Table of Contents
Fetching ...

Learning Perceptive Humanoid Locomotion over Challenging Terrain

Wandong Sun, Baoshi Cao, Long Chen, Yongbo Su, Yang Liu, Zongwu Xie, Hong Liu

TL;DR

The paper addresses the fragility of humanoid locomotion on challenging terrains caused by reliance on proprioception and perception noise. It proposes Humanoid Perception Controller (HPC), a two-stage teacher–student framework where an oracle policy trained on privileged, noise-free data guides a student policy that learns a denoising world model using a variational information bottleneck and imitates the oracle via DAgger.
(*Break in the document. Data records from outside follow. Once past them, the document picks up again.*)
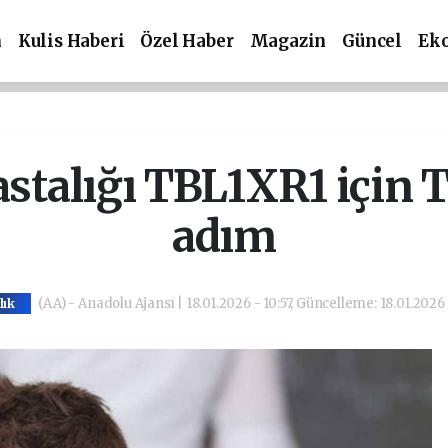
m
Kulis Haberi
Özel Haber
Magazin
Güncel
Ek
stalığı TBL1XR1 için T
adım
(AA) - Anadolu Ajansı | 18.01.2026 - 10:57, Güncelleme: 18.01.2026 
lık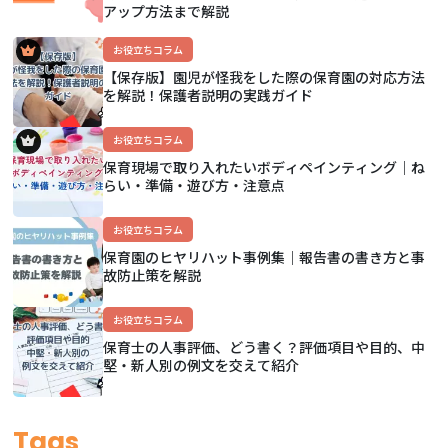
アップ方法まで解説
お役立ちコラム
【保存版】園児が怪我をした際の保育園の対応方法
を解説！保護者説明の実践ガイド
お役立ちコラム
保育現場で取り入れたいボディペインティング｜ね
らい・準備・遊び方・注意点
お役立ちコラム
保育園のヒヤリハット事例集｜報告書の書き方と事
故防止策を解説
お役立ちコラム
保育士の人事評価、どう書く？評価項目や目的、中
堅・新人別の例文を交えて紹介
Tags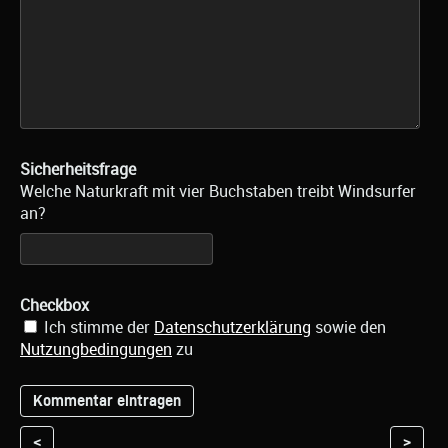
Sicherheitsfrage
Welche Naturkraft mit vier Buchstaben treibt Windsurfer
an?
Checkbox
Ich stimme der
Datenschutzerklärung
sowie den
Nutzungbedingungen
zu
<
>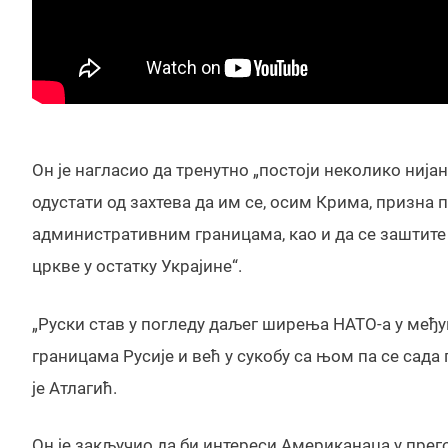
Он је нагласио да тренутно „постоји неколико нијан
одустати од захтева да им се, осим Крима, призна
административним границама, као и да се заштите
цркве у остатку Украјине“.
„Руски став у погледу даљег ширења НАТО-а у међув
границама Русије и већ у сукобу са њом па се сада
је Атлагић.
Он је закључио да би интереси Американаца у пре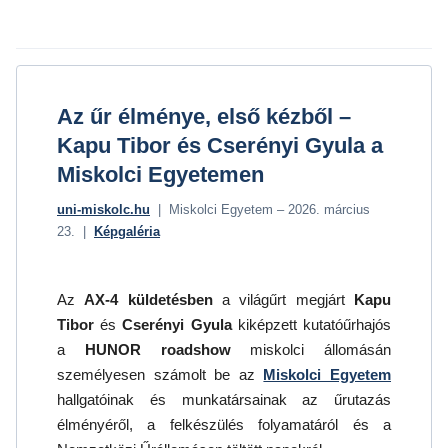
Az űr élménye, első kézből –
Kapu Tibor és Cserényi Gyula a
Miskolci Egyetemen
uni-miskolc.hu
| Miskolci Egyetem – 2026. március
23. |
Képgaléria
Az
AX-4 küldetésben
a világűrt megjárt
Kapu
Tibor
és
Cserényi Gyula
kiképzett kutatóűrhajós
a
HUNOR roadshow
miskolci állomásán
személyesen számolt be az
Miskolci Egyetem
hallgatóinak és munkatársainak az űrutazás
élményéről, a felkészülés folyamatáról és a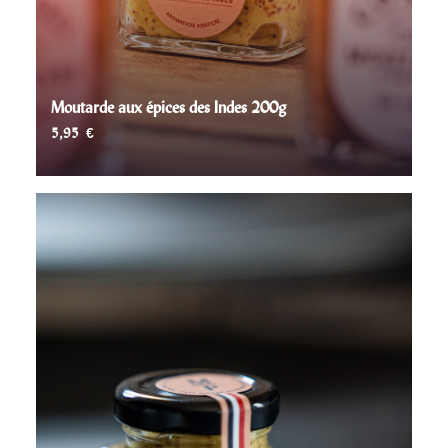
Moutarde aux épices des Indes 200g
5,95
€
AJOUTER AU PANIER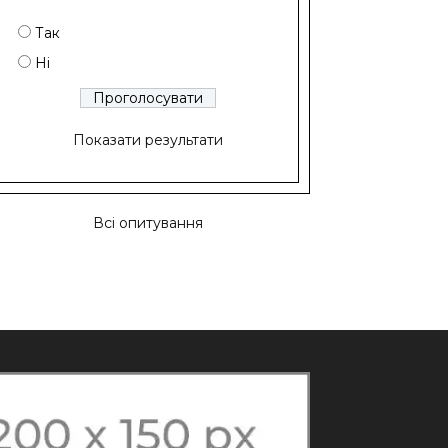
Так
Ні
Показати результати
Всі опитування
Key contributions include integrating height-map–driven terrain perception with sensor denoising, a variational world model with ELBO optimization and annealing, domain randomization, and real-world validation showing robust traversal of varied outdoor terrains. The approach yields improved velocity tracking, terrain negotiation, and sustained performance under strong perception noise, enabling reliable outdoor humanoid operation without external intervention.

Abstract

Humanoid robots are engineered to navigate terrains akin to those encountered by humans, which necessitates human-like locomotion and perceptual abilities. Currently, the most reliable controllers for humanoid motion rely exclusively on proprioception, a reliance that becomes both dangerous and unreliable when coping with rugged terrain. Although the integration of height maps into perception can enable proactive gait planning, robust utilization of this information remains a significant challenge, especially when exteroceptive perception is noisy. To surmount these challenges, we propose a solution based on a teacher-student distillation framework. In this paradigm, an oracle policy accesses noise-free data to establish an optimal reference policy, while the student policy not only imitates the teacher's actions but also simultaneously trains a world model with a variational information bottleneck for sensor denoising and state estimation. Extensive evaluations demonstrate that our approach markedly enhances performance in scenarios characterized by unreliable terrain estimations. Moreover, we conducted rigorous testing in both challenging urban settings and off-road environments, the model successfully traverse 2 km of varied terrain without external intervention.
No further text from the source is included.